▶ Dataset entries
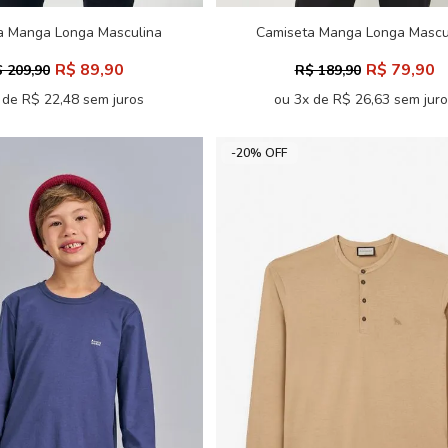
a Manga Longa Masculina
Camiseta Manga Longa Mascu
ersize Acostamento
Acostamento
R$ 89,90
R$ 79,90
 209,90
R$ 189,90
 de R$ 22,48 sem juros
ou 3x de R$ 26,63 sem jur
-20% OFF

▶ Try it
What lines in the material above hold the string "Manga"? List them.

▶ Answer section
a Manga Longa Masculina
Camiseta Manga Longa Mascu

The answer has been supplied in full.